Copyright © 2017-08-22, by E.W. Bennefeld.

 

 

July 26: A pair of poems

the squirrels in the back yard at winter

At Home

“i did not want to trouble her”

i would not trouble her
with present reality
the look behind her eyes, knowing
that she did not know,
worrying what she’d once again forgotten
that should always have been remembered

i’d said good-bye a month ago,
then left her undisturbed–
living cherished, not alone
in the simple “now”

i could not trouble her,
insert myself…

let her long-feared flaws and failures
drift by unnoticed
to the end of the beginning
of eternal life
together once again with her mother
and her beloved father
those she never, through it all, forgot

Copyright © 2017-07-26, by Elizabeth W. Bennefeld.

 

if I do not remember

if I cannot remember you…
my love, let me go

let me not remember either
all the rest
or, fearful, fret
at what i’ve lost
that leaves me with such
emptiness

losing you
losing the clear, sweet memories of you
i’ve lost everything

let go the empty shell

“if I do not remember”. Copyright © 2017-07-26, by Elizabeth W. Bennefeld.

These poems, although I posted the second one today on my poetry blog, belong together. Remembering is a way, I think, to let go of grief by understanding the loss.
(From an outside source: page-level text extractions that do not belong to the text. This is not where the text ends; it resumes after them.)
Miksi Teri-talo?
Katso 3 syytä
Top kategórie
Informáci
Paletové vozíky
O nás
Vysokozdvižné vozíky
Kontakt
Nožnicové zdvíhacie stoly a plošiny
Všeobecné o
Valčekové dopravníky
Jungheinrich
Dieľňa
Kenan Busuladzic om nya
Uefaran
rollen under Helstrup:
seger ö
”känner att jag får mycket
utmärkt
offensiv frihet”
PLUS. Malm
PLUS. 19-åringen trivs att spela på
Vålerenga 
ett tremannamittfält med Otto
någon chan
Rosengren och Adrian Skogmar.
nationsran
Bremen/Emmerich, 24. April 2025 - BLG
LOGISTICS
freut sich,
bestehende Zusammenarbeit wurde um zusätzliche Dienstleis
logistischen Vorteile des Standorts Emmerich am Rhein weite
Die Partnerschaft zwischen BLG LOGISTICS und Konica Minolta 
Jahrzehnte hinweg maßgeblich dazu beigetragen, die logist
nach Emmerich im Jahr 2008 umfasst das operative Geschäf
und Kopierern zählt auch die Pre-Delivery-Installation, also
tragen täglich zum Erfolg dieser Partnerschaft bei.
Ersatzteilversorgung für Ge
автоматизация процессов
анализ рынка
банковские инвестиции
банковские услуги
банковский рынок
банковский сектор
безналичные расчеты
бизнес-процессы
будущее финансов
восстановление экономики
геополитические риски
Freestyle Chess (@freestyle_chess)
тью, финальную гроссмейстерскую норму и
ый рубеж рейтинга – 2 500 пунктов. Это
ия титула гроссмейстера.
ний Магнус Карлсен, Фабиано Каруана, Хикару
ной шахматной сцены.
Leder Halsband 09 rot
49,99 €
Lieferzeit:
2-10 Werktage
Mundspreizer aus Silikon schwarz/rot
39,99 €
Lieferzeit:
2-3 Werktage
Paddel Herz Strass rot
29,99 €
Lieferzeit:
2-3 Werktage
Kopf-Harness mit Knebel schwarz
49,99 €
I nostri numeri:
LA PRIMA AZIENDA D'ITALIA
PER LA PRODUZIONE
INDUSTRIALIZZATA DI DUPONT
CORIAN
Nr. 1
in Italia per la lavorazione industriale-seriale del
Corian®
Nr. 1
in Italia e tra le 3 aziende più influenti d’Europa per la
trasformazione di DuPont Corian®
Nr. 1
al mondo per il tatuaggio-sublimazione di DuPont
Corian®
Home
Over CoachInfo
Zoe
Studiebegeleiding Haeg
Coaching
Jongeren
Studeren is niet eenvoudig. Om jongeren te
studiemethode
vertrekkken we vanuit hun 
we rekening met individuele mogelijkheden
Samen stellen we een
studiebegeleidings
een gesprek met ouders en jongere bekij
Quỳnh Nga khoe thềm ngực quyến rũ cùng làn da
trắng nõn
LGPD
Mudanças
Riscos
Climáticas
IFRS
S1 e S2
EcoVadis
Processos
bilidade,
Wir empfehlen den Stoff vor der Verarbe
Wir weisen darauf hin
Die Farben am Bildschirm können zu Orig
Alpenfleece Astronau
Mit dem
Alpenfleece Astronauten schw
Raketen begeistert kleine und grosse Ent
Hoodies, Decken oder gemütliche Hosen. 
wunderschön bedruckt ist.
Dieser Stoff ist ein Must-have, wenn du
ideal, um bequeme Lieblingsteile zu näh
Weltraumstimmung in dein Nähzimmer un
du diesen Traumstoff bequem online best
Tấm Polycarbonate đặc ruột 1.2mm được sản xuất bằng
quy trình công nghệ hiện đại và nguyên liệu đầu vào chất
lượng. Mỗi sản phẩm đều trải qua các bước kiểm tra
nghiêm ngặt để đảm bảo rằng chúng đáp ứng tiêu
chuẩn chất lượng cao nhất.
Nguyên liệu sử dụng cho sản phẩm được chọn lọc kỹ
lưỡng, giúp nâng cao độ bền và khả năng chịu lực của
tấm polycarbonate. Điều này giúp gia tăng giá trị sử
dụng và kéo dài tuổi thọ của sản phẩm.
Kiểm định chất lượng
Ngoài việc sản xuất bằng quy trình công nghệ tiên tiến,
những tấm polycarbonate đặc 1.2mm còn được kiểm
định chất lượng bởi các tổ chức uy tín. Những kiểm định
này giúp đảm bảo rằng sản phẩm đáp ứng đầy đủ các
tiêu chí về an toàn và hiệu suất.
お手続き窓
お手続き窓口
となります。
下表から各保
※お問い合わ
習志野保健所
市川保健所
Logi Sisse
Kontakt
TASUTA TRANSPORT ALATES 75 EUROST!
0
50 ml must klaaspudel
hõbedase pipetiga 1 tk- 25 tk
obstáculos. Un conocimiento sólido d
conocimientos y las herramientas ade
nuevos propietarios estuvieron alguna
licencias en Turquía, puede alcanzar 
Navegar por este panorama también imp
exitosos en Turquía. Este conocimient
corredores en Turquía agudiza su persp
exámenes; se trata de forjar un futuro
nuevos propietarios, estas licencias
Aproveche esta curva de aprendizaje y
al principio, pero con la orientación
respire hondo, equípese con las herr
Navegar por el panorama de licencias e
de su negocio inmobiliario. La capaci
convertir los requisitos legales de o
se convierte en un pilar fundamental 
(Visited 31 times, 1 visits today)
In this case, the loss of my parents, this last winter.

To Turn Back the Tide

edge of town, looking south

The Edge of Memory

“To Turn Back the Tide”

…and when the tide had turned,
when waking from long sleep, I found
that all was swept away
or reconfigured
beyond memories

Who am I in this new world?
If there are paths
I cannot see them … yet

If I should go to sleep, again–
if I would sleep–
until the tide rolls in, once more,
would the safe, familiar world
that I once thought I knew–
believed I lived within–
be here before my eyes,
my heart,
to welcome me?

And if not? Then…?

“To Turn Back the Tide”. Copyright © 2017-06-28, by Lizl Bennefeld.

 

Transition points feel foggy … nebulous … like standing on a piece of ground that cannot be seen or felt. Like wading at the edge of an unknown body of water, depths and currents still to be discovered, with morning mist cloaking the past and future in white and shadows. Memories, the only solid ground.

Inspired by The Daily Post’s photo prompt for this week: Delta.

Fading Rainbow

half-arc of a rainbow at mid-afternoon in the eastern sky

Rainbow, Disappearing

‘fading rainbow’

rainbows fade too soon
turning to vapor as night
falls upon the sky

mist rises at the new moon
the night sky falls toward the Earth

 

Copyright © 2017-06-18, by Lizl Bennefeld.
All rights reserved.

As the last traces of the afternoon’s rainbow faded away, I found myself regretting that it would not…that they never remain long enough to satisfy that in me which longs for a rainbow at the end of the storm. One must pay attention to the rainbow when it appears, remember it, and bring the memory out again as the need arises. Much more need for a rainbow, much more often than they find themselves in the sky. They’re not to be ignored or discounted. One puts aside trivial chores to count the colors and mark their disappearance as they fade again.